The emotional toll was devastating. She confided that she felt like all her progress had been erased overnight and that she was sliding back into the depression she had fought so hard to overcome.
Watching her struggle was heartbreaking for the pharmacist who shared this story, highlighting that drug shortages are not abstract supply chain issues – they have very real, deeply personal consequences for the patients we care for every day.
Why Pharmacists Should Have More Authority
Situations like these (highlighted above) are exactly why pharmacists should have more authority to adjust chronic disease medications under physician-approved protocols. They are trained and educated experts in medication management.
Unlike many physicians, pharmacists often see patients regularly, sometimes every month, and develop strong relationships with them. This ongoing interaction allows them to understand patients’ daily routines, challenges, and health priorities, building the trust that is critical for effective care.
Granting pharmacists the authority to make safe, evidence-based adjustments during medication shortages would prevent patients from waiting for appointments or facing dangerous treatment gaps. Such a system would be more responsive, efficient, and truly patient-centered.
What Needs to Change Systemically
Of course, pharmacists alone cannot fix the bigger problem. Healthcare systems and governments need to step up with stronger, enforceable measures to prevent shortages.
As a pharmacist, you may not know all the logistics behind why drug shortages happen, but you know and believe this: when manufacturers fail to meet demand, patients suffer. There needs to be accountability – clear protocols, better reporting, and legal consequences if supply obligations are not met. Patients’ health should never be jeopardized because of failures higher up in the system.
A Call for Change
Until larger systemic solutions are in place, pharmacists will keep doing what they usually do – refreshing supplier portals, making endless phone calls, and exhausting every option to ensure patients do not go without their medications. But it should not have to be this way.
It is time for governments, healthcare systems, and manufacturers to treat drug shortages with the urgency they deserve. Transparent supply chains, stronger safeguards, and collaborative solutions are essential.
Until then, pharmacists will continue to stand beside their patients. But the truth is, patients deserve a system that does not force them to fight for the medicines they depend on.
FAQs
Q1. What is a drug shortage?
A drug shortage happens when the supply of a medicine is not enough to meet the current or expected demand, which can affect essential drugs such as antibiotics, blood pressure medications, cancer therapies, or GLP-1s used for diabetes and weight management.

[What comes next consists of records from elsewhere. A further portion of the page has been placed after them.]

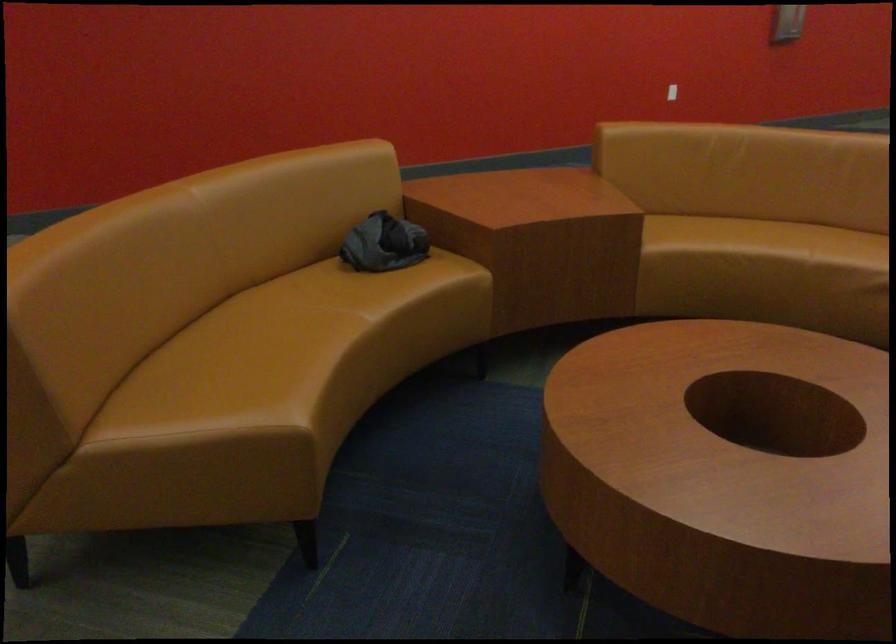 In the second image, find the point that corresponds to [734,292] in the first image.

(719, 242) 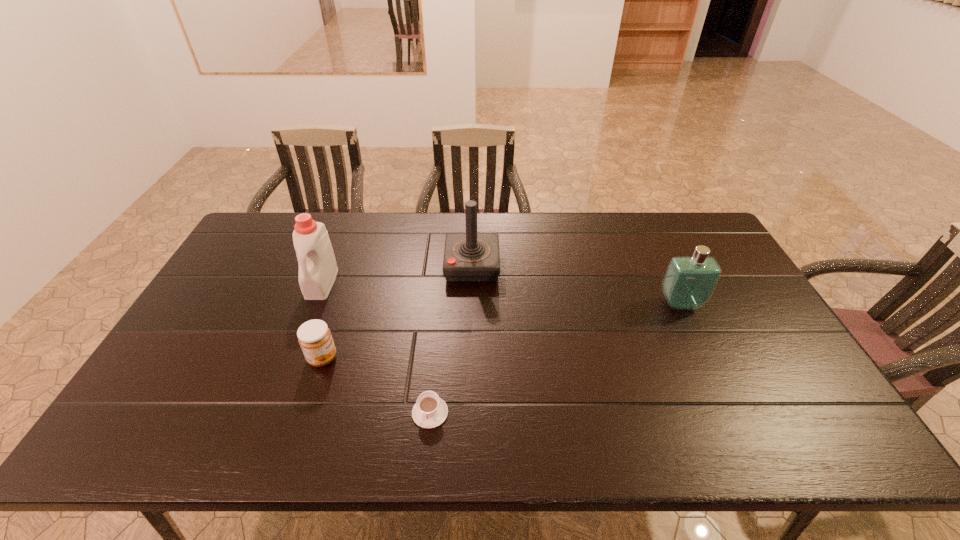 Identify the location of blank space located 0.080m on the front label of the third shortest object. (695, 334).

The height and width of the screenshot is (540, 960). I want to click on vacant region located on the front label of the second nearest object, so click(436, 358).

You are a GUI agent. You are given a task and a screenshot of the screen. Output one action in this format:
    pyautogui.click(x=<x>, y=<y>)
    Task: Click on the object that is at the far edge
    The height and width of the screenshot is (540, 960).
    Given the screenshot: What is the action you would take?
    pyautogui.click(x=471, y=257)

Image resolution: width=960 pixels, height=540 pixels. What are the coordinates of `object located at the near edge` in the screenshot? It's located at (430, 411).

At what (x,y) coordinates should I click in order to perform the action: click on object that is at the right edge. Please return your answer as a coordinate pair (x, y). Looking at the image, I should click on (689, 282).

Find the location of a particular element. The image size is (960, 540). free space at the far edge of the desktop is located at coordinates (651, 232).

This screenshot has width=960, height=540. What are the coordinates of `free region at the near edge of the desktop` in the screenshot? It's located at (684, 426).

Locate an element on the screen. This screenshot has height=540, width=960. vacant region at the left edge of the desktop is located at coordinates (179, 354).

You are a GUI agent. You are given a task and a screenshot of the screen. Output one action in this format:
    pyautogui.click(x=<x>, y=<y>)
    Task: Click on the vacant space at the far left corner
    
    Given the screenshot: What is the action you would take?
    pyautogui.click(x=270, y=217)

Where is `vacant space at the near left corner`? The height and width of the screenshot is (540, 960). vacant space at the near left corner is located at coordinates (132, 440). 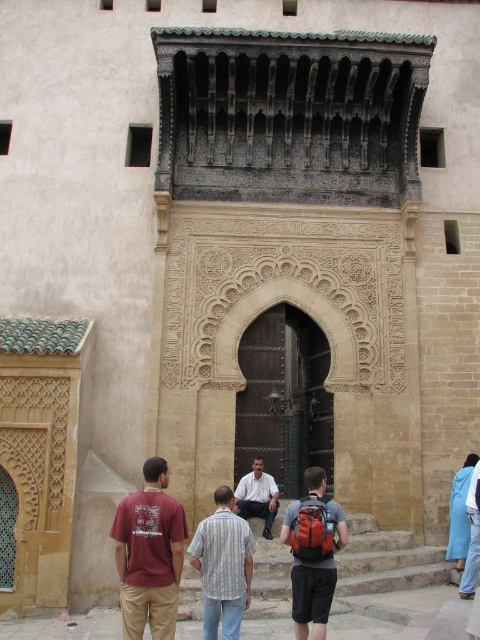 Which is in front, point (237, 600) or point (264, 508)?

Point (237, 600) is more forward.

How distant is striped cotton shirt at center from light brown leather pants at center?

5.20 meters

The height and width of the screenshot is (640, 480). What do you see at coordinates (223, 566) in the screenshot?
I see `striped cotton shirt at center` at bounding box center [223, 566].

Locate an element on the screen. striped cotton shirt at center is located at coordinates (223, 566).

Does orange fabric backpack at center have a larger size compared to dark wood door at center?

Correct, orange fabric backpack at center is larger in size than dark wood door at center.

Is point (287, 531) positioned behind point (276, 314)?

No, (287, 531) is closer to viewer.

You are a GUI agent. You are given a task and a screenshot of the screen. Output one action in this format:
    pyautogui.click(x=<x>, y=<y>)
    Task: Click on the orange fabric backpack at center
    This screenshot has height=640, width=480.
    Given the screenshot: What is the action you would take?
    pyautogui.click(x=312, y=554)

Does point (160, 515) come farther from viewer compared to point (457, 563)?

No, it is not.

Where is `maroon t-shirt at center`? maroon t-shirt at center is located at coordinates coord(149,554).

The height and width of the screenshot is (640, 480). Describe the element at coordinates (149, 554) in the screenshot. I see `maroon t-shirt at center` at that location.

Find the location of a particular element. maroon t-shirt at center is located at coordinates (149, 554). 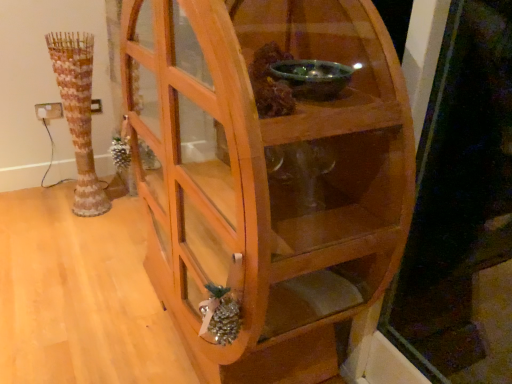 Where is `free space to the left of wooden textured vase at left`? free space to the left of wooden textured vase at left is located at coordinates (55, 211). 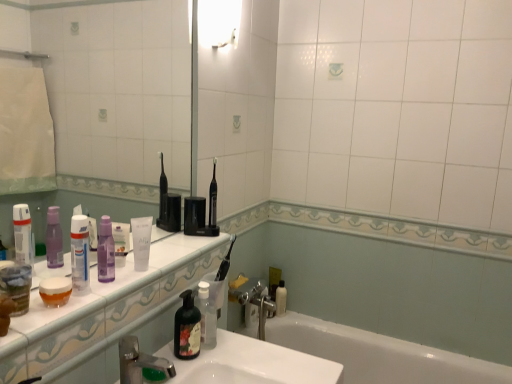 This screenshot has height=384, width=512. Find the location of `free space that is in between black plastic toothbrush at center and translucent plastic jar at lower left, which ranks as the 1th mouthwash in left-to-right order`. free space that is in between black plastic toothbrush at center and translucent plastic jar at lower left, which ranks as the 1th mouthwash in left-to-right order is located at coordinates (151, 264). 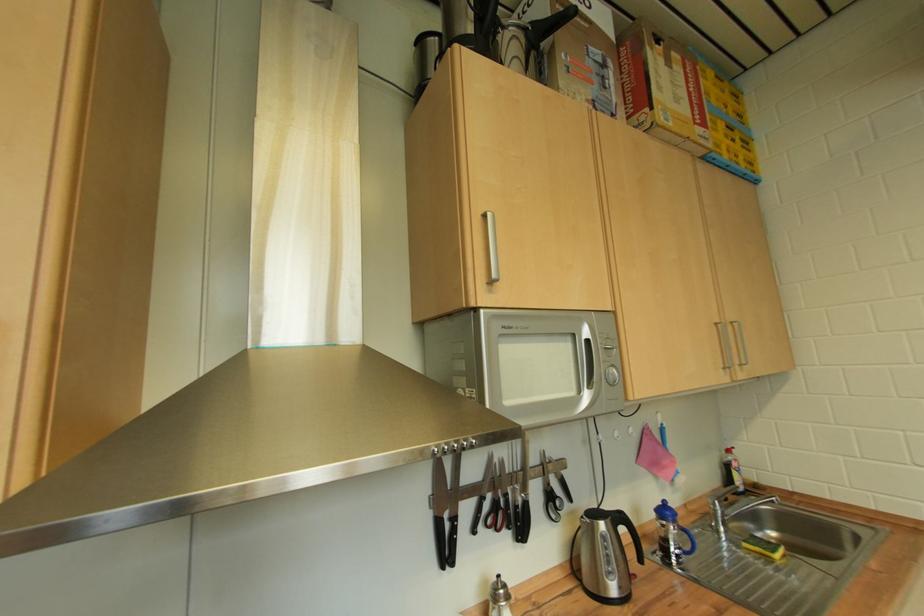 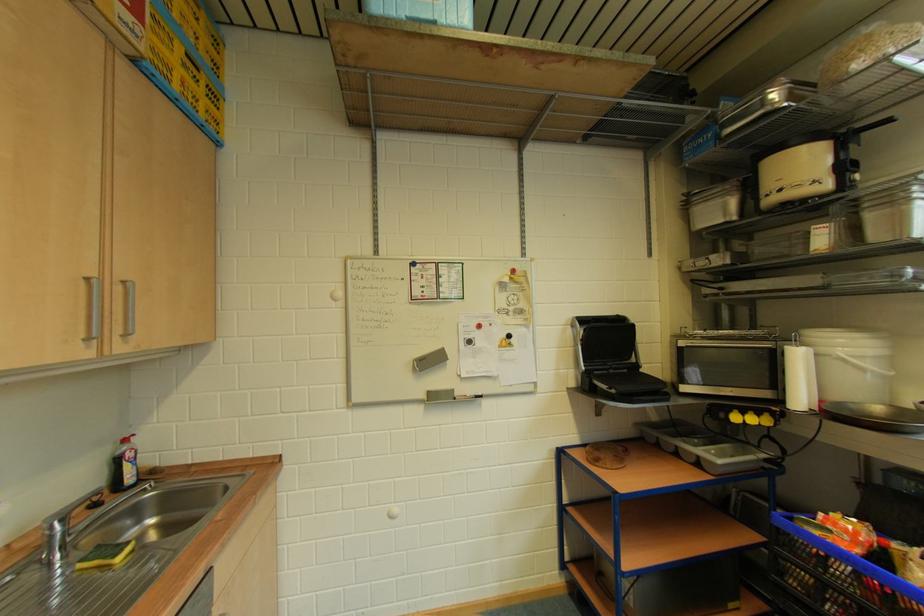 In the second image, find the point that corresponds to the point at 723,514 in the first image.

(61, 539) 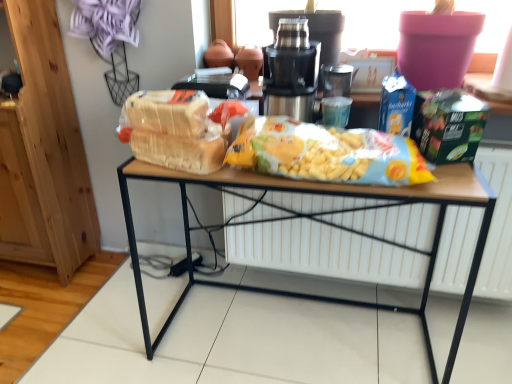 Question: Are metallic stainless steel juicer at center and white matte radiator at center located far from each other?

Choices:
 (A) yes
 (B) no

Answer: (B)

Question: Can white matte radiator at center be found inside metallic stainless steel juicer at center?

Choices:
 (A) no
 (B) yes

Answer: (A)

Question: Can you confirm if metallic stainless steel juicer at center is thinner than white matte radiator at center?

Choices:
 (A) no
 (B) yes

Answer: (A)

Question: Is white matte radiator at center at the back of metallic stainless steel juicer at center?

Choices:
 (A) yes
 (B) no

Answer: (B)

Question: From a real-world perspective, is metallic stainless steel juicer at center physically below white matte radiator at center?

Choices:
 (A) no
 (B) yes

Answer: (A)

Question: Is light brown bread at center to the left or to the right of white matte radiator at center in the image?

Choices:
 (A) left
 (B) right

Answer: (A)

Question: Looking at the image, does light brown bread at center seem bigger or smaller compared to white matte radiator at center?

Choices:
 (A) big
 (B) small

Answer: (B)

Question: From their relative heights in the image, would you say light brown bread at center is taller or shorter than white matte radiator at center?

Choices:
 (A) short
 (B) tall

Answer: (A)

Question: Considering the positions of light brown bread at center and white matte radiator at center in the image, is light brown bread at center wider or thinner than white matte radiator at center?

Choices:
 (A) thin
 (B) wide

Answer: (B)

Question: Is metallic stainless steel juicer at center to the left or to the right of white matte radiator at center in the image?

Choices:
 (A) right
 (B) left

Answer: (B)

Question: Does point (287, 34) appear closer or farther from the camera than point (369, 258)?

Choices:
 (A) closer
 (B) farther

Answer: (A)

Question: From a real-world perspective, is metallic stainless steel juicer at center above or below white matte radiator at center?

Choices:
 (A) above
 (B) below

Answer: (A)

Question: Considering the positions of metallic stainless steel juicer at center and white matte radiator at center in the image, is metallic stainless steel juicer at center wider or thinner than white matte radiator at center?

Choices:
 (A) wide
 (B) thin

Answer: (A)

Question: From the image's perspective, is yellow matte cereal at center located above or below light brown bread at center?

Choices:
 (A) above
 (B) below

Answer: (B)

Question: From a real-world perspective, is yellow matte cereal at center positioned above or below light brown bread at center?

Choices:
 (A) below
 (B) above

Answer: (B) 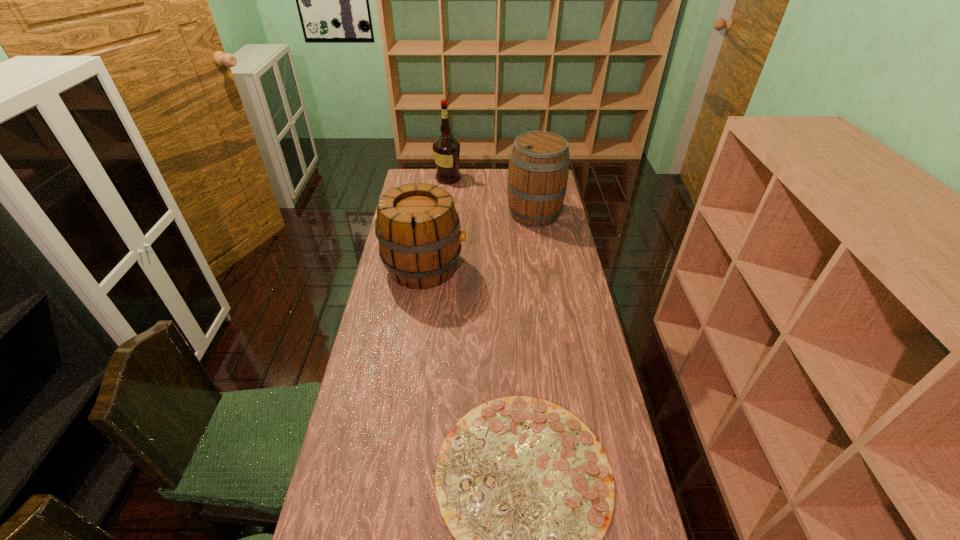 The image size is (960, 540). Find the location of `object that is the second closest one to the third farthest object`. object that is the second closest one to the third farthest object is located at coordinates (526, 489).

Where is `object that is the third closest one to the nearer cider`? The height and width of the screenshot is (540, 960). object that is the third closest one to the nearer cider is located at coordinates (446, 149).

This screenshot has width=960, height=540. What are the coordinates of `vacant area in the image that satisfies the following two spatial constraints: 1. on the label of the farthest object; 2. on the left side of the right cider` in the screenshot? It's located at (444, 214).

The width and height of the screenshot is (960, 540). I want to click on blank space that satisfies the following two spatial constraints: 1. on the front side of the farther cider; 2. on the side of the left cider where the spigot is located, so click(543, 267).

This screenshot has width=960, height=540. Identify the location of vacant region that satisfies the following two spatial constraints: 1. on the label of the alcohol; 2. on the back side of the second farthest object. (444, 214).

You are a GUI agent. You are given a task and a screenshot of the screen. Output one action in this format:
    pyautogui.click(x=<x>, y=<y>)
    Task: Click on the free space that satisfies the following two spatial constraints: 1. on the label of the farthest object; 2. on the left side of the right cider
    Image resolution: width=960 pixels, height=540 pixels.
    Given the screenshot: What is the action you would take?
    pyautogui.click(x=444, y=214)

I want to click on vacant space that satisfies the following two spatial constraints: 1. on the label of the alcohol; 2. on the back side of the second farthest object, so click(x=444, y=214). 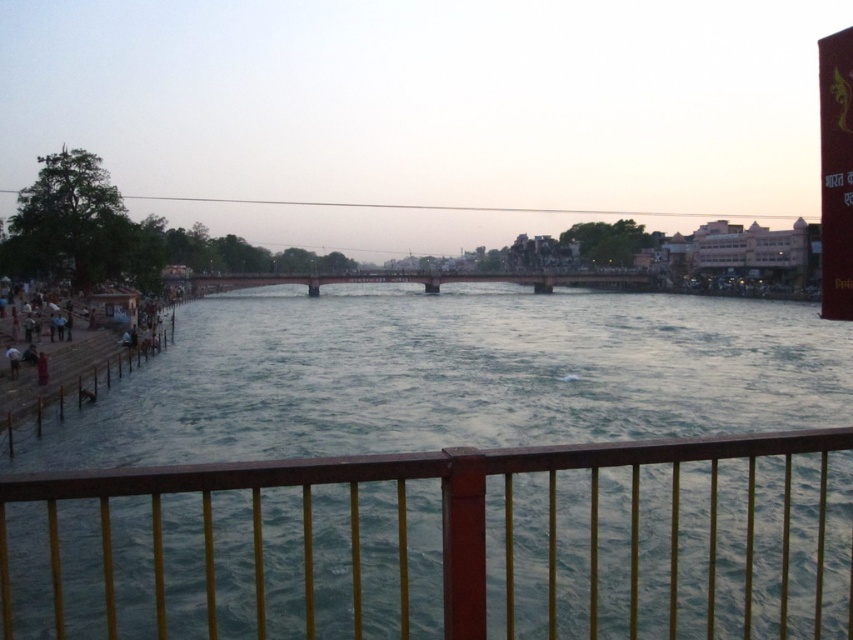 Does red plastic sign at upper right appear over dark blue fabric person at lower left?

Yes, red plastic sign at upper right is above dark blue fabric person at lower left.

Which is above, red plastic sign at upper right or dark blue fabric person at lower left?

red plastic sign at upper right is above.

The height and width of the screenshot is (640, 853). What do you see at coordinates (834, 173) in the screenshot?
I see `red plastic sign at upper right` at bounding box center [834, 173].

Where is `red plastic sign at upper right`? red plastic sign at upper right is located at coordinates (834, 173).

Is wooden dock at lower left smaller than red plastic sign at upper right?

Yes.

Is wooden dock at lower left wider than red plastic sign at upper right?

No, wooden dock at lower left is not wider than red plastic sign at upper right.

Is point (167, 332) positioned before point (842, 132)?

That is False.

At what (x,y) coordinates should I click in order to perform the action: click on wooden dock at lower left. Please return your answer as a coordinate pair (x, y). The height and width of the screenshot is (640, 853). Looking at the image, I should click on (73, 378).

Does brown wooden fence at lower center have a lesser width compared to metallic bridge at center?

Correct, brown wooden fence at lower center's width is less than metallic bridge at center's.

Is brown wooden fence at lower center behind metallic bridge at center?

That is False.

Locate an element on the screen. The width and height of the screenshot is (853, 640). brown wooden fence at lower center is located at coordinates (444, 545).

Q2. What are the main causes of drug shortages?
The reasons for drug shortages include manufacturing problems, quality control failures, lack of raw materials or active ingredients, sudden spikes in demand, disruptions in the global supply chain, and even business decisions by manufacturers to stop producing less profitable medicines.
Q3. How do drug shortages impact patient care?
Medicine shortages can delay treatment, force patients to use less effective or more expensive alternatives, cause setbacks in the management of chronic diseases like hypertension or diabetes, and create emotional stress as patients lose confidence in their progress.
Q4. Which medicines are most commonly in shortage?
In recent years, some of the most affected medicines have been everyday essentials such as antihypertensives, antibiotics, chemotherapy drugs, and GLP-1 medications, making the impact on patient care especially widespread.
Q5. How do pharmacists handle medicine shortages on a daily basis?
Pharmacists often spend hours checking supplier websites for stock updates, contacting wholesalers and other pharmacies to secure supplies, working with prescribers to adjust treatment when possible, and counseling patients on alternatives, turning routine care into crisis management.